José Hernández en El gaucho Martín Fierro (1872) parte de
la misma paradoja con la que se funda la literatura argentina, porque es un
escritor letrado que remeda las expresiones rurales para plantear un problema
sobre el que se asienta la definición de quienes serán considerados ciudadanos
en un país que aspira a ser considerado dentro del orden dirigido por los
países europeos centrales. En las lecturas que se realizaron durante las
siguientes dos décadas estigmatizaron el libro por su adscripción lingüística a
la palabra del “otro”, el bárbaro, el gaucho.
La asimilación
definitiva del gaucho a la construcción de una identidad argentina se
textualiza en Don Segundo Sombra
(1926), y a esa aceptación de la cultura contribuye el empleo de un lenguaje
que no se percibe como un “balbuceo” o deformación de la “lengua correcta” sino
como un exquisito artificio verbal. Por esa exitosa novela es que los
argentinos sienten que su identidad es la de gauchos, aunque nunca hayan
montado un caballo o trenzado un lazo.
Es en esas primeras
décadas del siglo XX en la que los nuevos balbuceantes de la lengua hacen su
aparición como una amenaza ante la cultura que trata de tomar una forma
distinta de Europa, pero también diferenciada del mundo rural feudalizado al
que se confrontó durante el siglo XIX.
Los inmigrantes
europeos trajeron lenguas y acentos diferentes que fueron percibidos por los
locales como bárbaros, pues eran portadores de otras costumbres. La política
educativa propiciada por las leyes de escolarización y servicio militar
obligatorio pronto asimilaron a la nueva generación, los hijos de los recién
llegados, que pronto se sintieron parte
integrante del nuevo país con aspiraciones de europeizarse.
Hacia la cuarta
década del siglo XX, Buenos Aires había asumido una identidad de ciudad
europeizante habitada por criollos –europeos nacidos fuera del continente-
herederos de una tradición gaucha, pero percibieron una nueva invasión de otros
bárbaros, esta vez provenientes de una América mestiza e indígena de la que
pretendían diferenciarse.
Hasta fines del
siglo XX, aún en el discurso de los políticos hay reclamos por una pureza
criolla que se ve amenazada por una cultura más latinoamericana.
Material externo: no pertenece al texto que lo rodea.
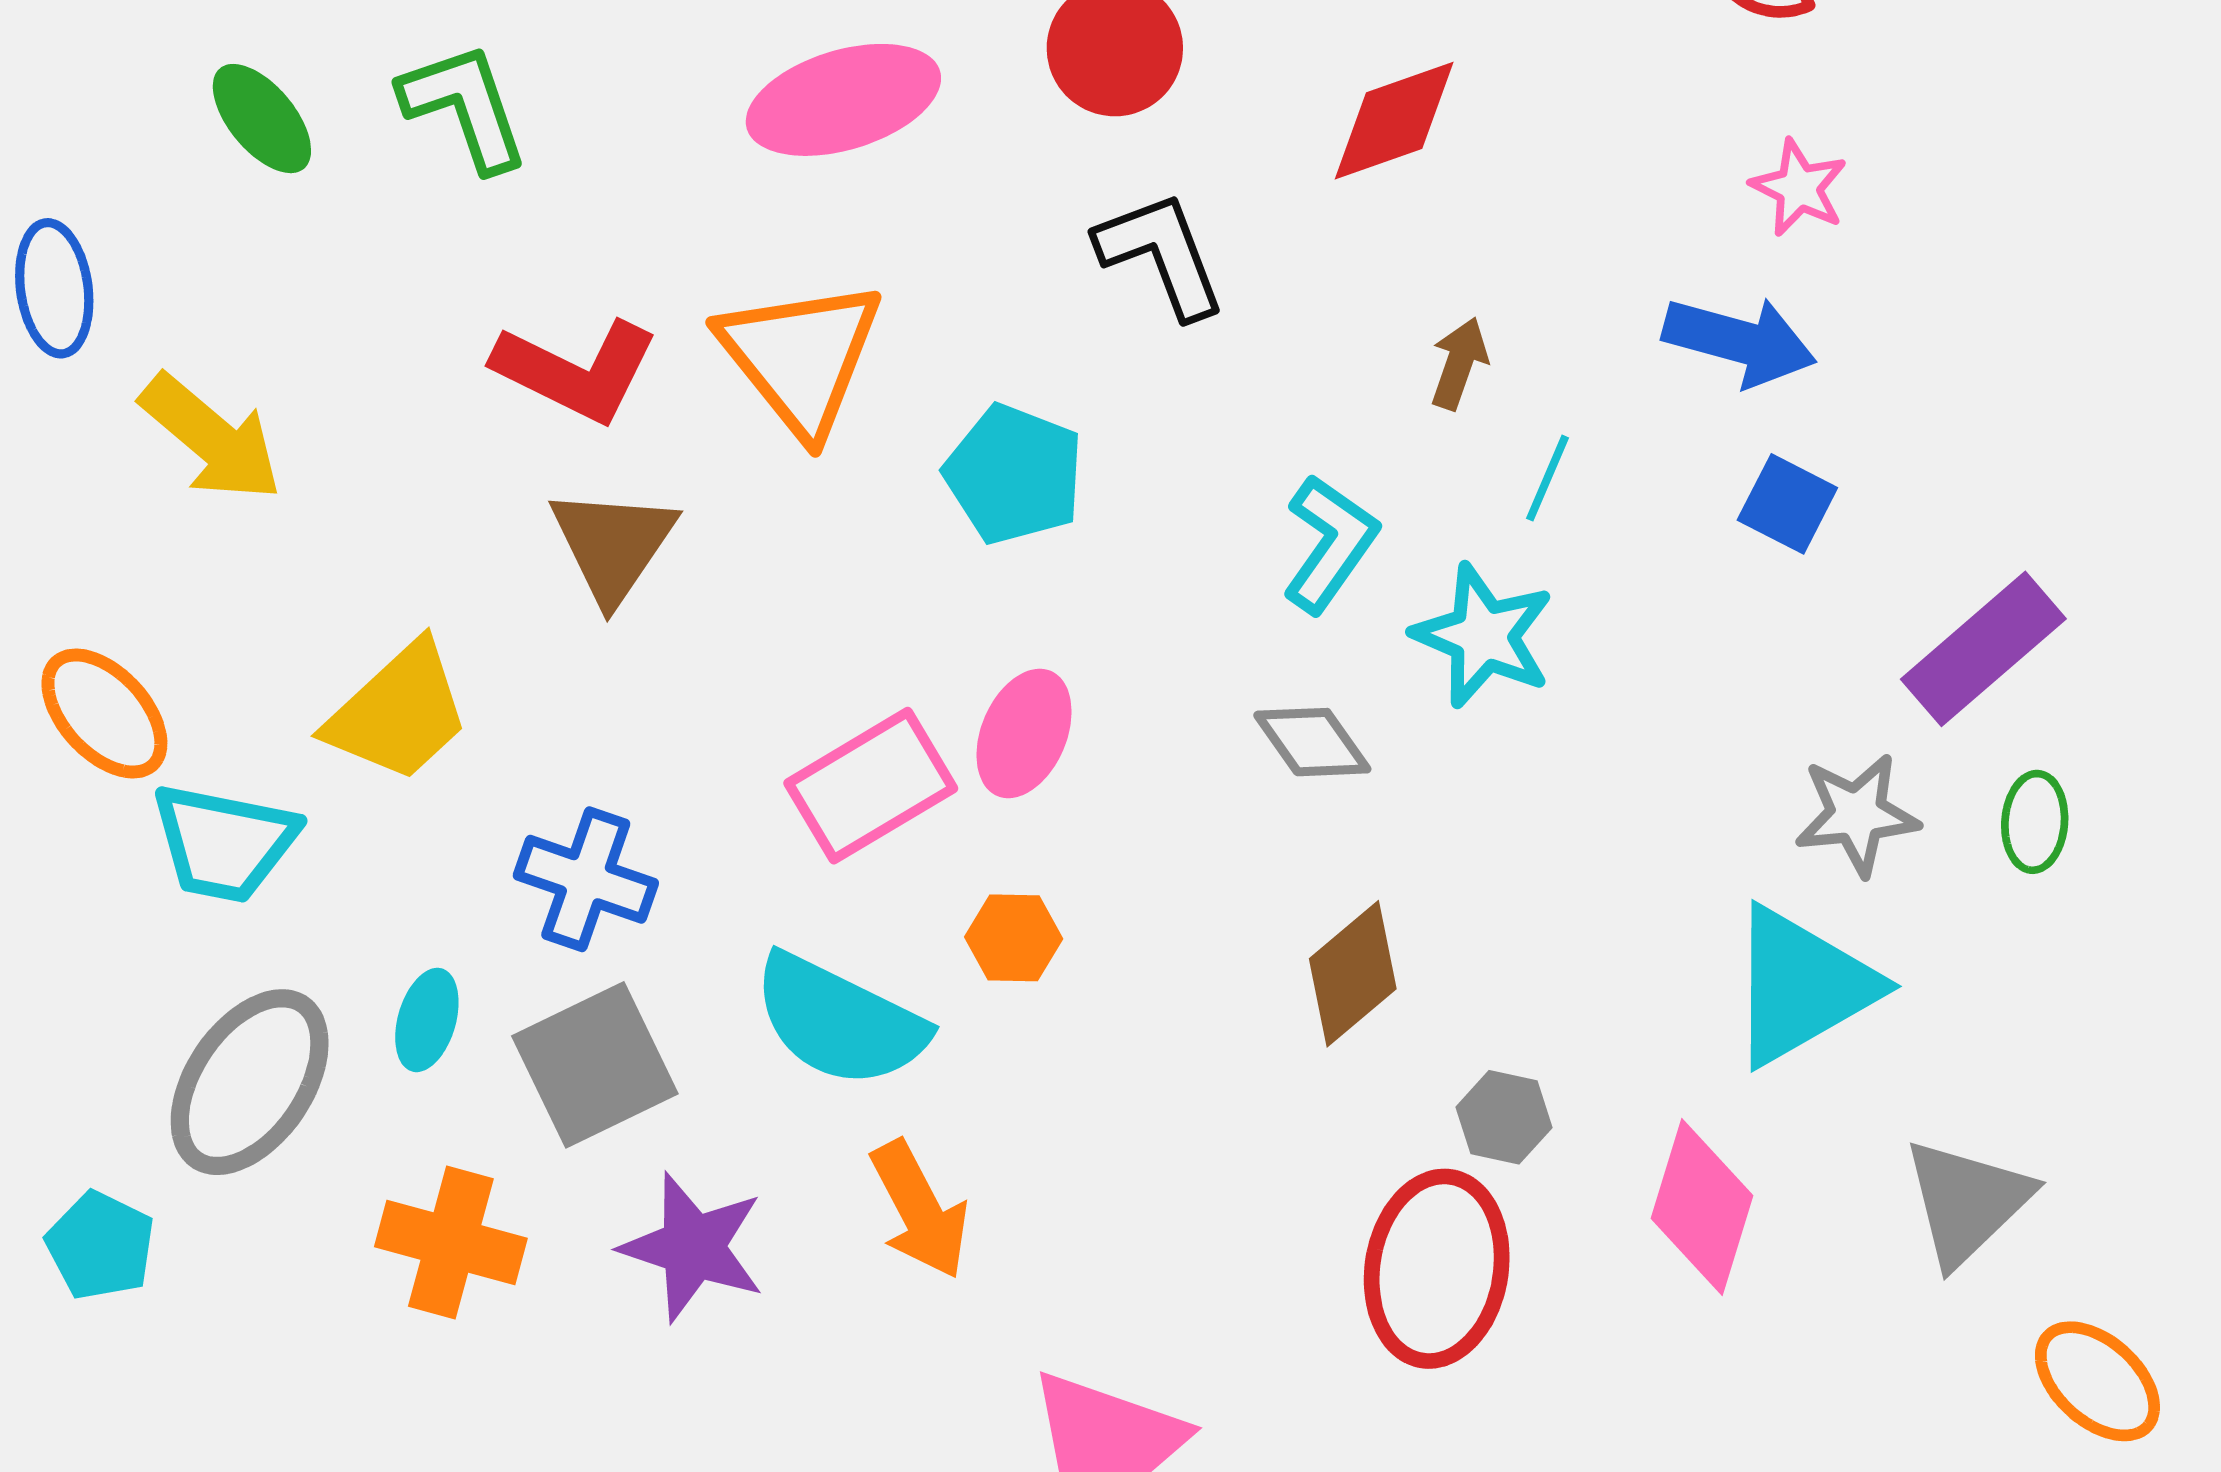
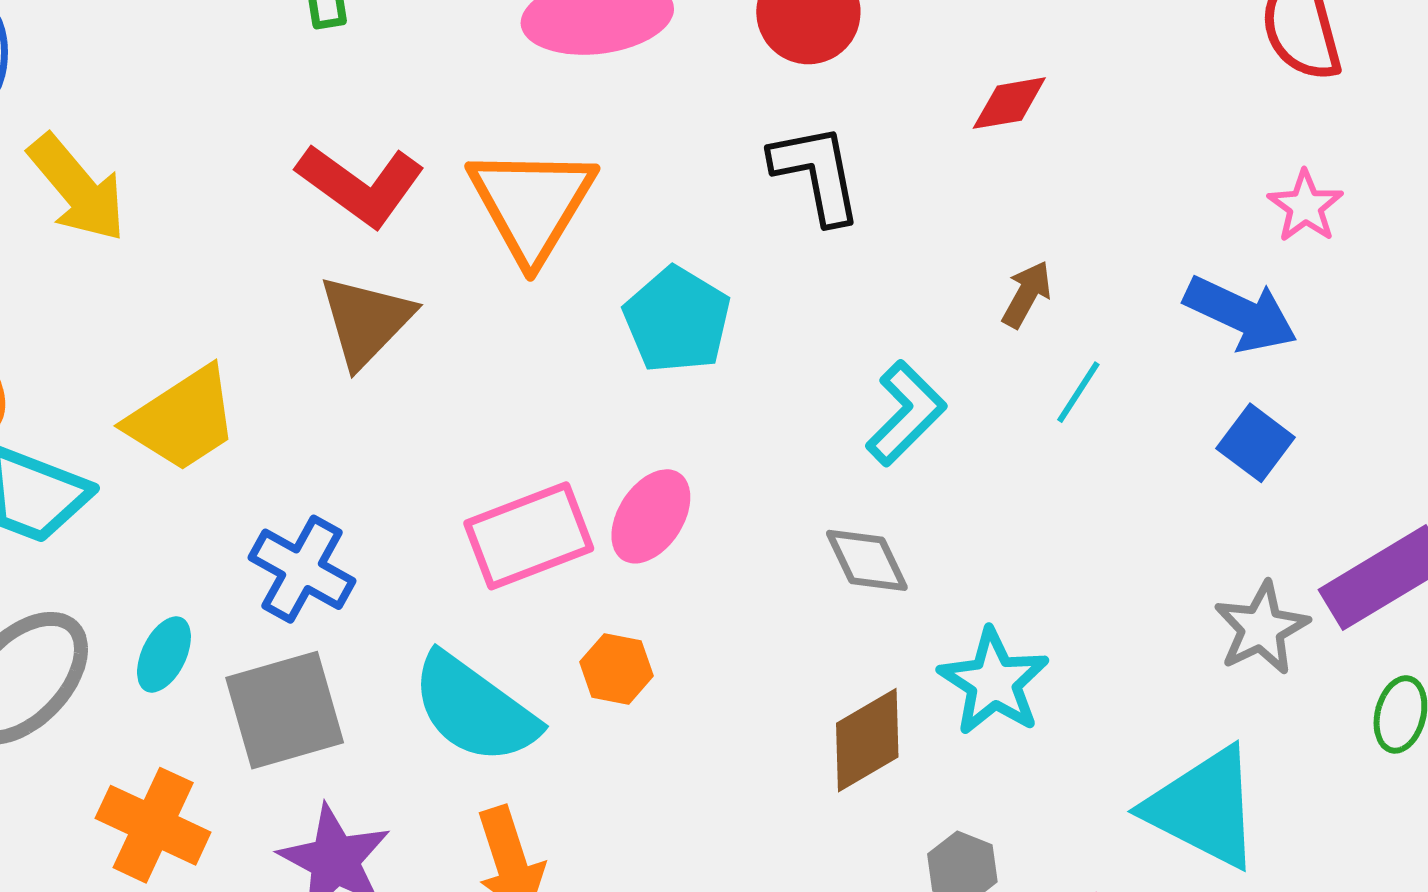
red diamond: (1394, 121) -> (1009, 103), size x0.7
cyan star: (1483, 636) -> (994, 682), moved
gray star: (1857, 815) -> (1261, 628), moved, turned -30
cyan triangle: (1802, 986) -> (1204, 808), turned 47

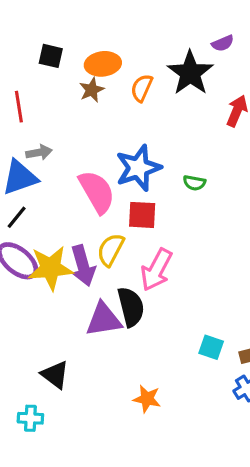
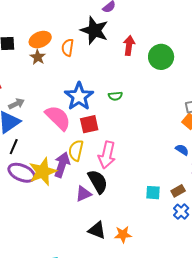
purple arrow: (83, 266) -> (62, 165), turned -130
purple triangle: (104, 320) -> (83, 194), size x0.7
black triangle: (55, 375) -> (97, 230), moved

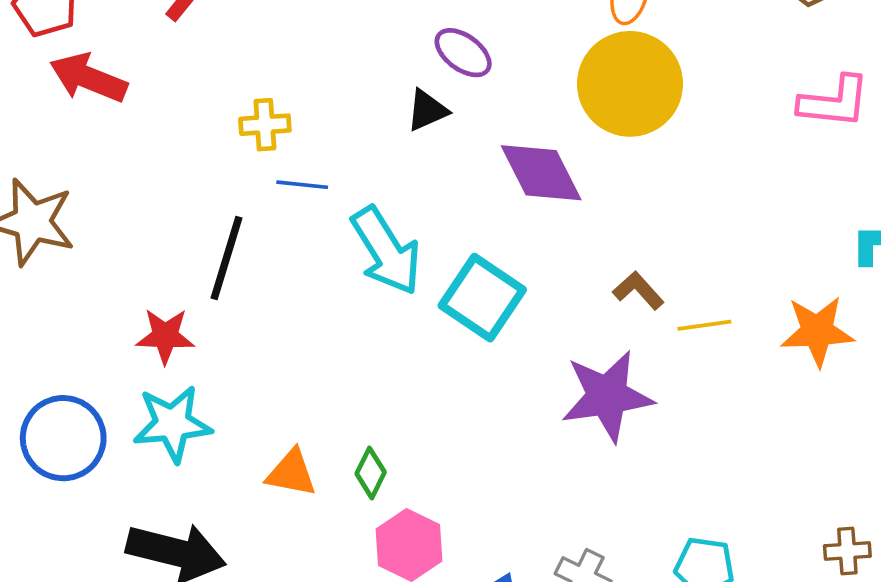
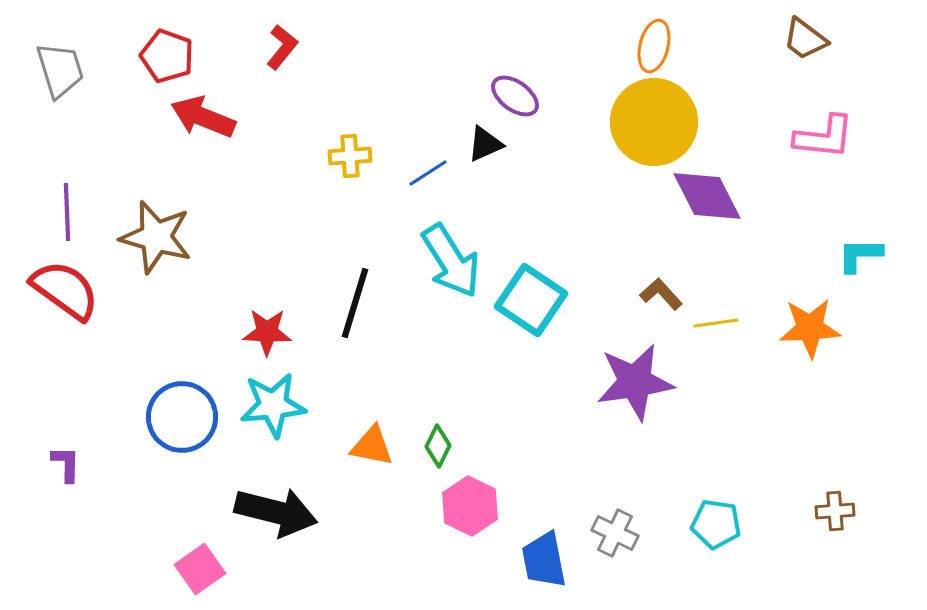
purple diamond: (541, 173) -> (707, 196), moved
blue line: (302, 185) -> (428, 173), moved, turned -39
black line: (226, 258) -> (355, 303), moved

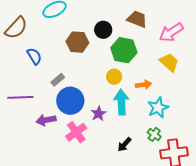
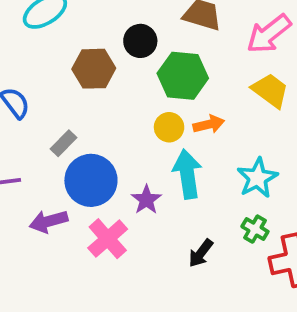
orange arrow: (144, 85) -> (209, 124), moved

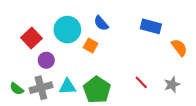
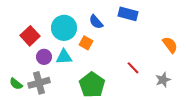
blue rectangle: (151, 26) -> (128, 14), moved
red line: (141, 82) -> (133, 68), moved
cyan triangle: (67, 87) -> (64, 57), moved

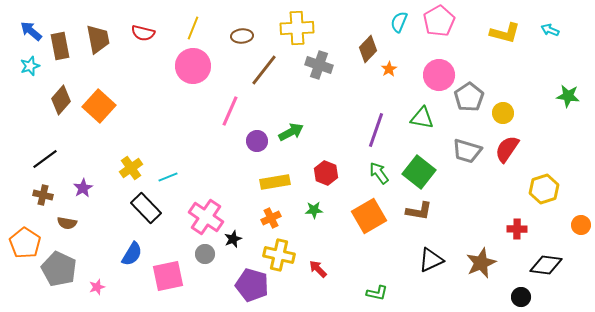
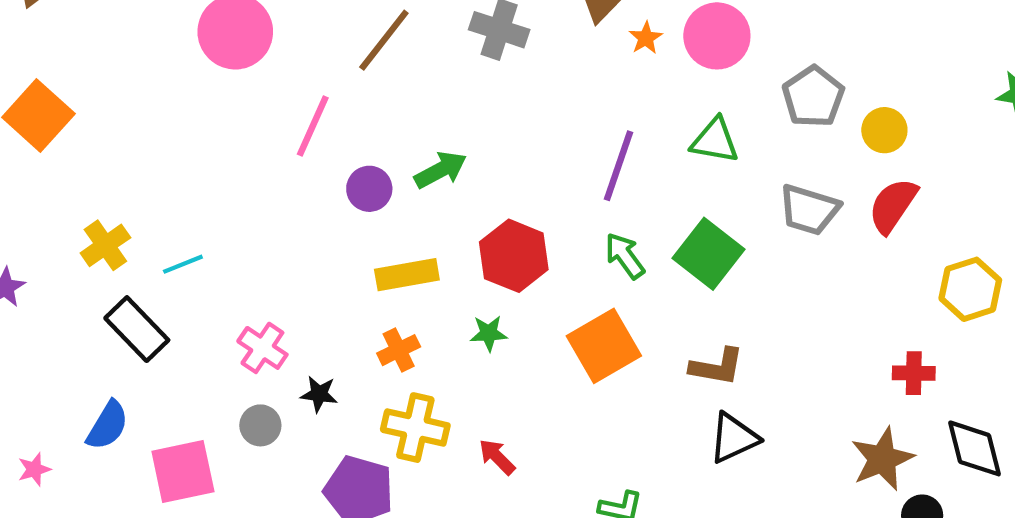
pink circle: (439, 75) -> (717, 36), moved
red hexagon: (326, 173) -> (514, 256), size x1.4
brown L-shape: (419, 211) -> (717, 367), moved
pink cross: (206, 217) -> (262, 348), size x0.7
black star: (233, 239) -> (319, 394), turned 30
brown star: (481, 263) -> (882, 459), moved
black diamond: (546, 265) -> (974, 448), turned 68
pink star: (97, 287) -> (34, 469), moved

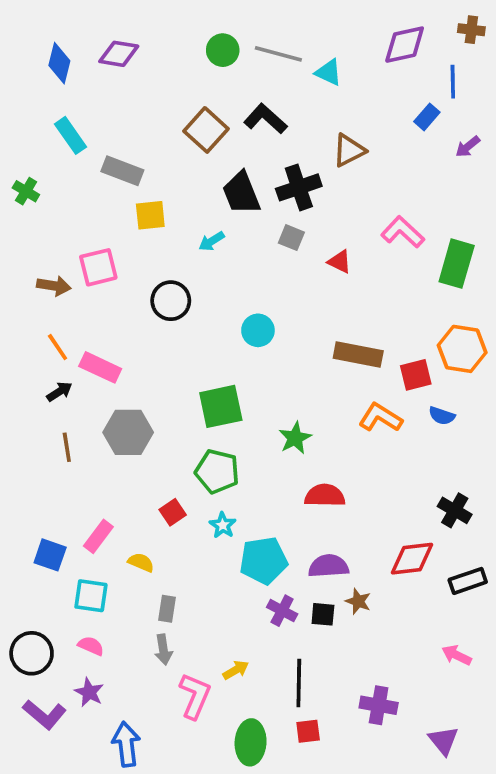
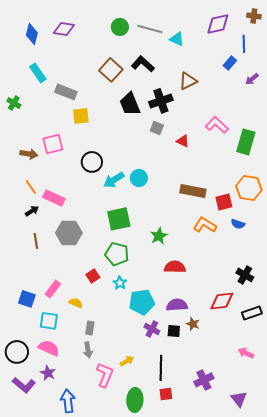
cyan arrow: (212, 241) -> (114, 180), moved, size x1.5
pink semicircle: (91, 646) -> (49, 348), size x1.5
purple cross: (379, 705) -> (204, 380), turned -36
Es la amenaza
que sienten ante los migrantes internos que de las provincias fluyen hacia la
Capital en busca de La ciudad de los
sueños (1983). A pesar de todas las crisis que sobrevinieron Buenos Aires
sigue siendo un destino buscado como posibilidad de una vida mejor tanto para
los habitantes del interior como para quienes vienen de los países limítrofes y
se instalan en una creciente periferia de la ciudad en la que se mezclan
cultura, acentos, tonadas, dialectos y lengua diferentes.
De modo similar a
aquellos pueblos ubicados en las fronteras del Imperio Romano que aspiraban a
su bienestar, los nuevos migrantes invaden la gran ciudad más con ánimos de
participar de sus beneficios que de saquearla o destruirla.